Tick Phenology & Prescribed Burning: GEE for Repeated-Measures Count Data

SNR 690 - Contemporary Approaches to Quantitative Methods

Initial question

“Why not just use a mixed model?”

GLMMs are usually the default for repeated measures, right?

Main difference between GLMM and GEE from interpretaion

  • Use GLMM when you want to make inference about a specific cluster (or individual) (e.g., plot, lake, animal) -> the conditional mean.
  • Use GEE when you want to make inference about the population-average effect across all clusters -> the marginal mean.

Marginal vs Conditional Inference/Mean

  • Marginal mean: \(E[Y]\) - the average response across the entire population of clusters (plots).
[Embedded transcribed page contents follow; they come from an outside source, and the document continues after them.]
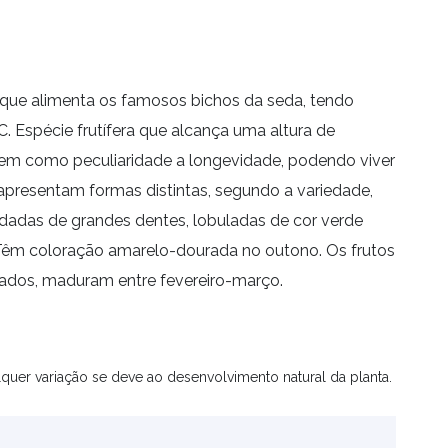
 que alimenta os famosos bichos da seda, tendo
C. Espécie frutífera que alcança uma altura de
em como peculiaridade a longevidade, podendo viver
apresentam formas distintas, segundo a variedade,
rdadas de grandes dentes, lobuladas de cor verde
. Têm coloração amarelo-dourada no outono. Os frutos
lados, maduram entre fevereiro-março.
quer variação se deve ao desenvolvimento natural da planta.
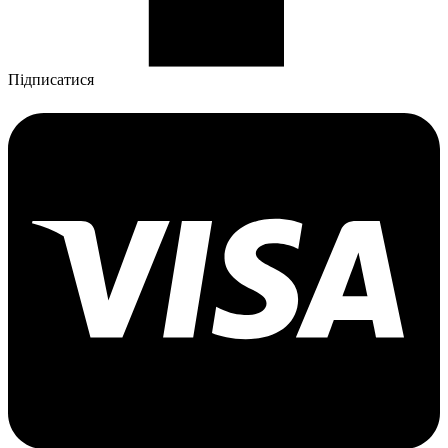
Підписатися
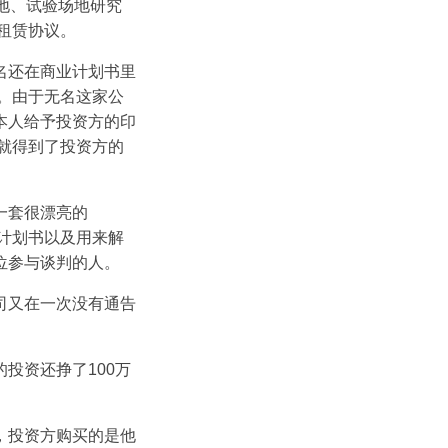
地、试验场地研究
租赁协议。
名还在商业计划书里
。由于无名这家公
本人给予投资方的印
就得到了投资方的
一套很漂亮的
业计划书以及用来解
位参与谈判的人。
司又在一次没有通告
投资还挣了100万
，投资方购买的是他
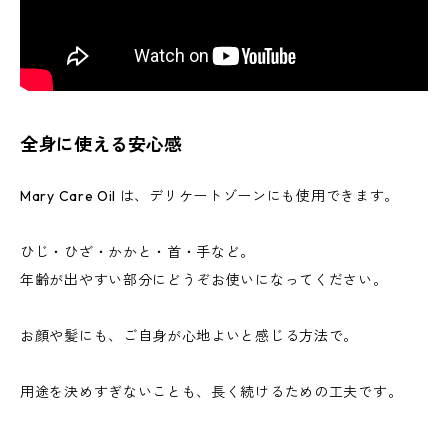
全身に使える安心感
Mary Care Oil は、デリケートゾーンにも使用できます。
ひじ・ひざ・かかと・首・手など。
年齢が出やすい部分にどうぞお使いになってください。
お顔や髪にも、ご自身が心地よいと感じる方法で。
用途を決めすぎないことも、長く続けるための工夫です。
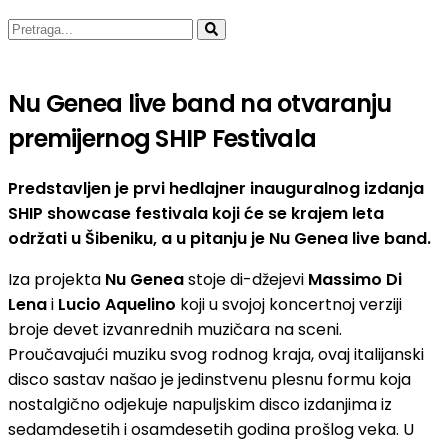
Nu Genea live band na otvaranju
premijernog SHIP Festivala
Predstavljen je prvi hedlajner inauguralnog izdanja
SHIP showcase festivala koji će se krajem leta
održati u Šibeniku, a u pitanju je Nu Genea live band.
Iza projekta
Nu Genea
stoje di-džejevi
Massimo Di
Lena
i
Lucio Aquelino
koji u svojoj koncertnoj verziji
broje devet izvanrednih muzičara na sceni.
Proučavajući muziku svog rodnog kraja, ovaj italijanski
disco sastav našao je jedinstvenu plesnu formu koja
nostalgično odjekuje napuljskim disco izdanjima iz
sedamdesetih i osamdesetih godina prošlog veka. U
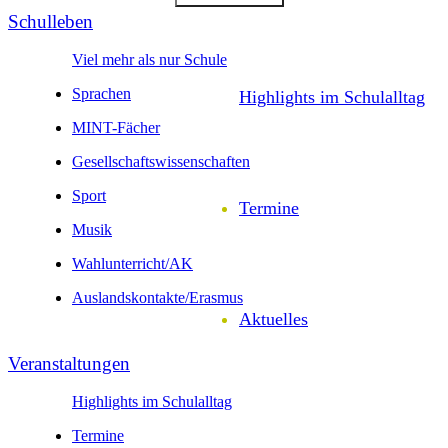
Schul­leben
Viel mehr als nur Schule
Sprachen
Highlights im Schulalltag
MINT-Fächer
Gesell­schafts­wissen­schaften
Sport
Termine
Musik
Wahl­unter­richt/AK
Auslands­kontakte/
Erasmus
Aktuelles
Veranstal­tungen
Highlights im Schulalltag
Termine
This is what GEE estimates.
  • The marginal mean is the overall expected value of a variable by itself, averaging over (i.e., ignoring) other variables.
  • Interpretation: “What is the average value of Y in the whole population/sample?”
  • Example: If Y is income, the marginal mean is the average income across everyone, regardless of age, education, etc.
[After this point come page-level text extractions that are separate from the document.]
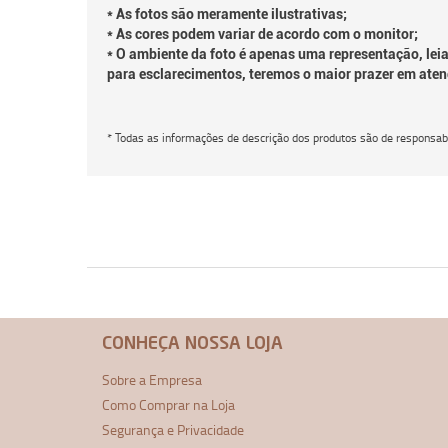
* As fotos são meramente ilustrativas;
* As cores podem variar de acordo com o monitor;
* O ambiente da foto é apenas uma representação, leia
para esclarecimentos, teremos o maior prazer em aten
* Todas as informações de descrição dos produtos são de responsabi
CONHEÇA NOSSA LOJA
Sobre a Empresa
Como Comprar na Loja
Segurança e Privacidade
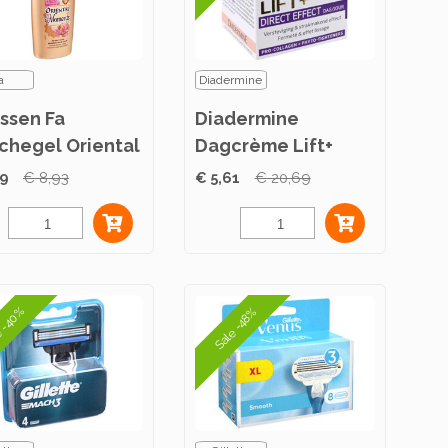
a
Diadermine
essen Fa
Diadermine
chegel Oriental
Dagcrème Lift+
ents 250ml
Direct Effect 50ml
49
€ 8,93
€ 5,61
€ 20,69
e -40%
Sale -48%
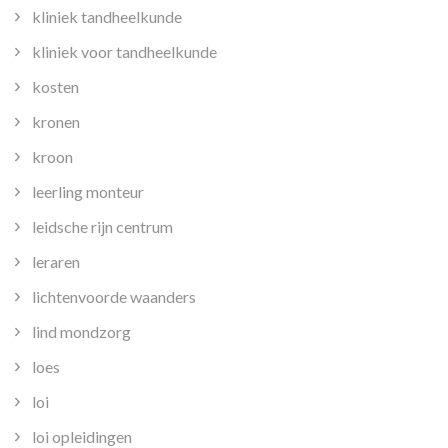
kliniek tandheelkunde
kliniek voor tandheelkunde
kosten
kronen
kroon
leerling monteur
leidsche rijn centrum
leraren
lichtenvoorde waanders
lind mondzorg
loes
loi
loi opleidingen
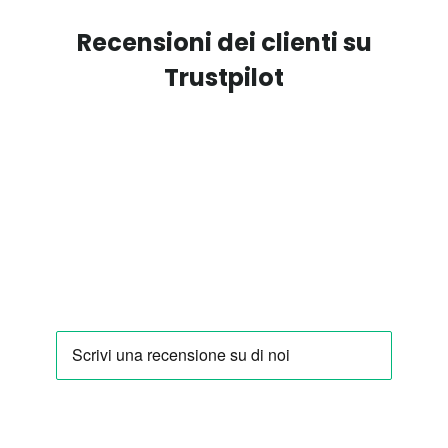
Recensioni dei clienti su
Trustpilot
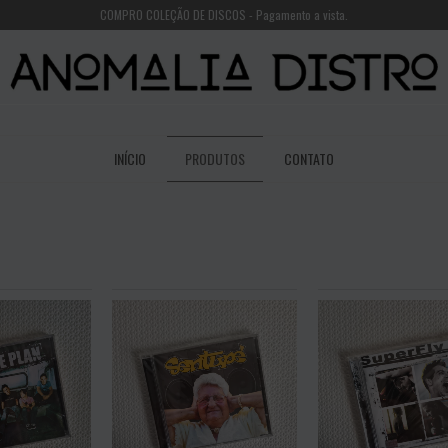
COMPRO COLEÇÃO DE DISCOS - Pagamento a vista.
INÍCIO
PRODUTOS
CONTATO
Marginal vs Conditional Inference/Mean

  • Conditional mean: \(E[Y \mid \mathbf{b}]\) - the expected response for a specific cluster (plot) given its random effect. This is what GLMM estimates.
  • The conditional mean is the expected value of a variable given specific values of other variables (e.g., random effects).
  • Notation: \(E[Y \mid \mathbf{b}]\) means the expected value of Y given the random effects b.
  • Interpretation: “What is the expected value of Y for a specific cluster (plot) given its unique characteristics (random effect)?”
  • Example: \(E[ Y \mid education = college]\) is the expected income for a specific individual i, given that they went to college.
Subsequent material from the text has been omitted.